Este ano parece que teremos um jogo de comadres. Ambos se acham favoritos, mas estão respeitosos, fingindo humildade. Por isso, buscamos as palavras das esposas, que convivem diariamente (e aturam) nossos finalistas de 2017:
Eliza, esposa do Sasso:
Eu não sei por que o Marcio entra
neste campeonato. Ele passa o ano reclamando que não tem adversário do mesmo
nível, que o pessoal não marca os jogos, quando joga enrola pra trocar de lado,
pra acabar o jogo, briga por marcação de ponto. Esse torneio estressa ele
demais. E por tabela a mim e ao Luca. Eu acho que ele só participa para não se
sentir excluído da turma do trabalho, já que eu não deixo ele participar de
muita coisa. E para ganhar ao menos um torneio no ano. Porque lá na SOGIPA ele
não ganha nada. É ridículo. Temos uma prateleira onde colocamos os nossos
troféus, queremos incentivar o Luca a praticar esporte. Só que não tem nenhum
troféu dele, só meu. Este ano eu ganhei troféu, a Marcia, do Fabiano Mulinari,
ganhou troféu, o Dennis ganhou 2 troféus. E o Marcio nada. Queria que tivesse
um troféu neste torneio da SEFAZ, para ele levar algo para casa. Teve um ano
que ele ganhou este torneio, ficou todo faceiro. Mas, nos anos que perdeu,
ficou muito brabo, dizendo que tinha perdido para pessoas que jogavam menos que
ele. Esse ano ele garantiu que vai ganhar fácil, que será um jogo rápido. Até
combinou com o Rogério, o assador, que 11 horas pode colocar a carne no fogo
que logo todos estarão na churrasqueira. Espero que seja isso mesmo. Não quero
ficar ouvindo chororô do churrasco até a janta de segunda, que será agnolini.
Mel, esposa do Diego:
O Diego está muito confiante para
este jogo. Tem feito aula 3 vezes por semana, faz 20 dias, e aposta que o Sasso
vai se intimidar com o saque dele. Ele disse que está sacando igual
profissional. Eu não sei qual a velocidade do saque dele. Parece ser bem forte,
mas acho que está mais parecido com o meu do que com o de um profissional. Mas
não quero desmotiva-lo e sempre elogio ele: “Lindo saque, lindo” é o que eu
digo. E ele fica feliz, parece um labrador com uma bolinha. Nem o Léo se motiva
tanto com tão pouco. É que não sei se vocês sabem, mas o Diego foi criado pela
vó. É a mesma vó do Porcello. Por isso que eles são tão parecidos, cheios de
manias e mimados. O Diego, quando era pequeno, jogava Banco Imobiliário e só
conseguia montar hotel no Leblon e na Presidente Vargas, que valiam menos.

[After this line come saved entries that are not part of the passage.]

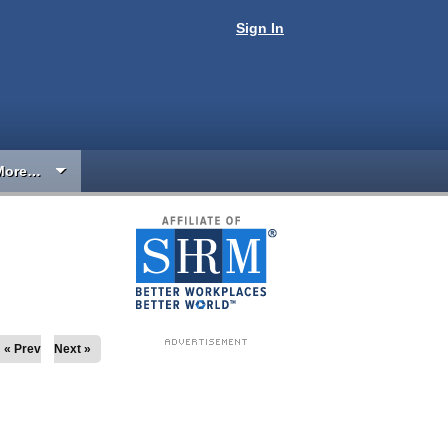
Sign In
More…
« Prev
Next »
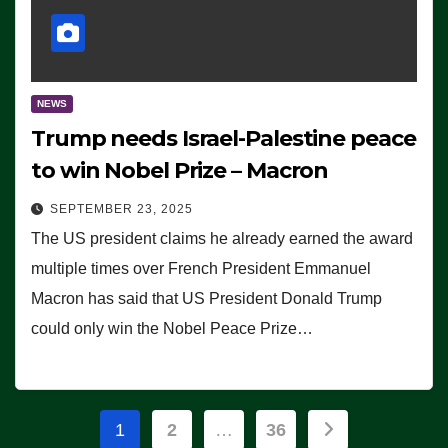
NEWS
Trump needs Israel-Palestine peace
to win Nobel Prize – Macron
SEPTEMBER 23, 2025
The US president claims he already earned the award
multiple times over French President Emmanuel
Macron has said that US President Donald Trump
could only win the Nobel Peace Prize…
Posts
1
2
…
36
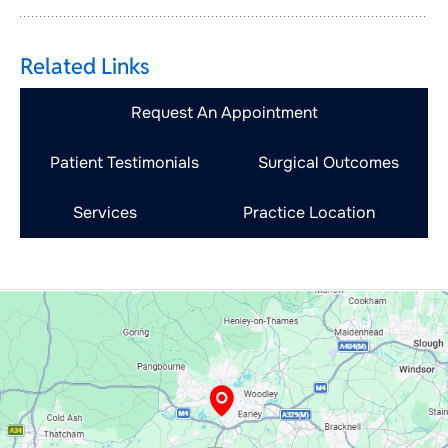
Related Links
Request An Appointment
Patient Testimonials
Surgical Outcomes
Services
Practice Location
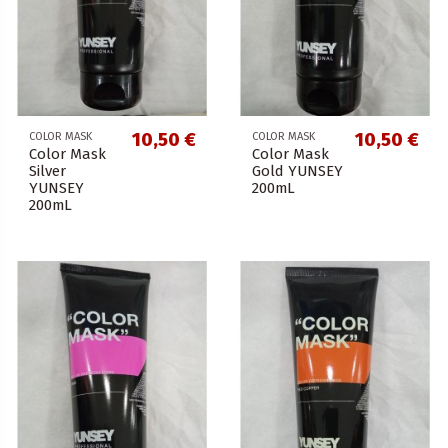
10,50 €
10,50 €
COLOR MASK
COLOR MASK
Color Mask
Color Mask
Silver
Gold YUNSEY
YUNSEY
200mL
200mL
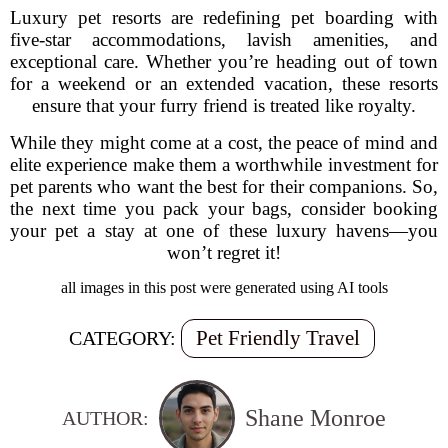
Luxury pet resorts are redefining pet boarding with
five-star accommodations, lavish amenities, and
exceptional care. Whether you’re heading out of town
for a weekend or an extended vacation, these resorts
ensure that your furry friend is treated like royalty.
While they might come at a cost, the peace of mind and
elite experience make them a worthwhile investment for
pet parents who want the best for their companions. So,
the next time you pack your bags, consider booking
your pet a stay at one of these luxury havens—you
won’t regret it!
all images in this post were generated using AI tools
Pet Friendly Travel
CATEGORY:
Shane Monroe
AUTHOR:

Daí os amiguinhos dele, que tinham hotel na 9 de Julho e na Rebouças, contaram
que ele virava o tabuleiro quando acabava o dinheiro. E gritava: “né Vó que eu
ganhei?”. Eu espero que ele ganhe o campeonato. Ele é muito chato, todos devem
estar torcendo contra, até eu estou porque acho que ele precisa aprender a
perder. Mas, como é final de ano, teremos muitos eventos, prefiro ele feliz por
ter ganho do que triste, chamando pela vó, sem querer sair de casa.